To summarize the examined matter:

· there is no explicit Magisterial teaching giving the moral "green light" to the faithful to vote for pro-abortion candidates: As has been demonstrated, Evangelium Vitae, Section 73, paragraph 3 has only a very specific application - to a legislator voting for legislation - and then only under precise conditions;

· the presently popular notion of "choosing the lesser evil" is simply invalid - one may NEVER licitly choose evil. As Pope Paul VI stated, "although it is true that it is at times lawful to tolerate a lesser moral evil in order to avoid a greater or in order to promote a greater good, it is never lawful, even for the gravest reasons, to do evil that good may come of it" (Paul VI, Encyclical Letter Humanae vitae [25 July 1968], n. 14);

· appealing to "proportional cause" to justify voting for pro-abortion candidates is erroneous; whatever good may have been gained from such a practice is far, far outweighed by the evil; not only the killing of the innocent, but the steady deterioration of the moral fabric of society - moral compromise does not build strength, it only spawns ever greater compromise; and

· given the above, the liceity of voting for pro-abortion candidates cannot be authoritatively affirmed by the application of those principles so often appealed to; therefore, the only certain, morally licit recourse is to the Fifth Commandment -- "You shall not kill."

Each year that passes in which we have not truly done all we can as Church and as members of the Body of Christ, is yet another year of incomprehensible loss and significant judgement upon us before God. Abortion "special interest" has been organized -- gaining ground and obliterating some of our strongest outposts -- for over 30 years. We have gone from a time in which virtually no surgical abortions occurred, to the present day which marks the death toll at over 40 million. More damning of us is the fact that three-quarters of all surgical abortions are procured by professed Christians of various denominations - one-third of that Roman Catholic.

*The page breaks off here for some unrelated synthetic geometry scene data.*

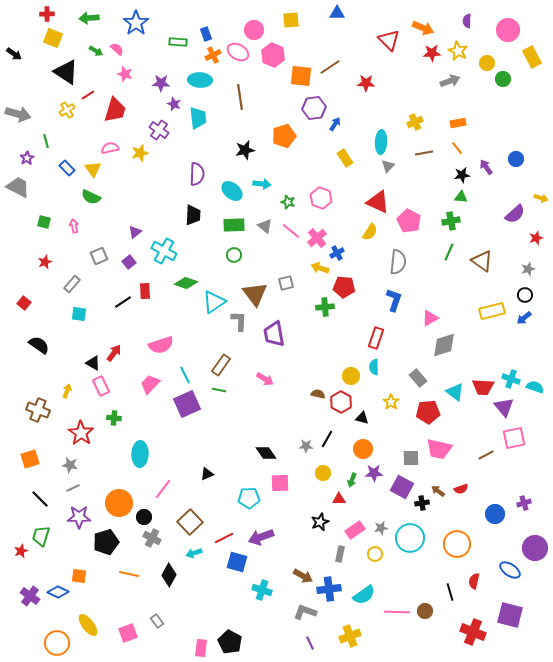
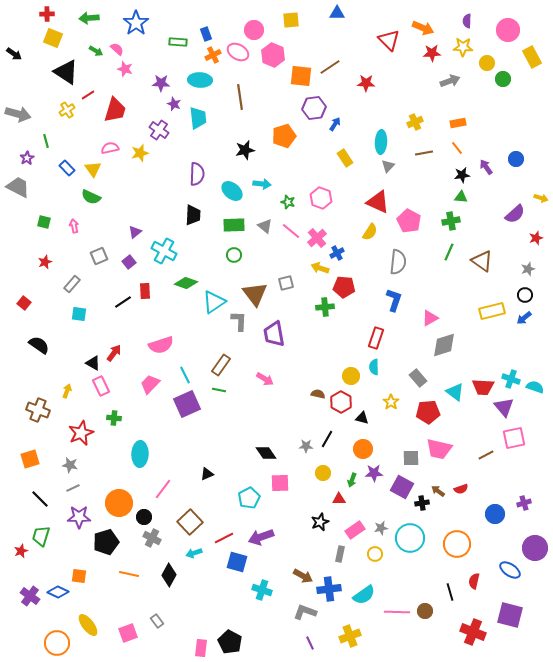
yellow star at (458, 51): moved 5 px right, 4 px up; rotated 24 degrees counterclockwise
pink star at (125, 74): moved 5 px up
red star at (81, 433): rotated 15 degrees clockwise
cyan pentagon at (249, 498): rotated 25 degrees counterclockwise
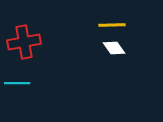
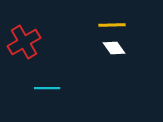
red cross: rotated 20 degrees counterclockwise
cyan line: moved 30 px right, 5 px down
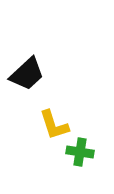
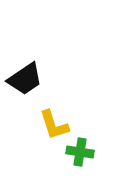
black trapezoid: moved 2 px left, 5 px down; rotated 9 degrees clockwise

Where is our leadership? Where have our bishops been throughout these decades of wholesale murder? How is it that abortion "special interest" can handily preside over the killing of 40 million -- for a period of 30 years -- without facing equal and opposite effort and organization from the Christian community, particularly Mother Church?

Have we learned anything yet?
Janet M. Thompson, MA Theology,
Franciscan University of Steubenville, '94

Rev. 1: Supplemental Section 73 text added July 28, 2004.
Final pre-pub edit for ProLife PAC on September 3, 2004.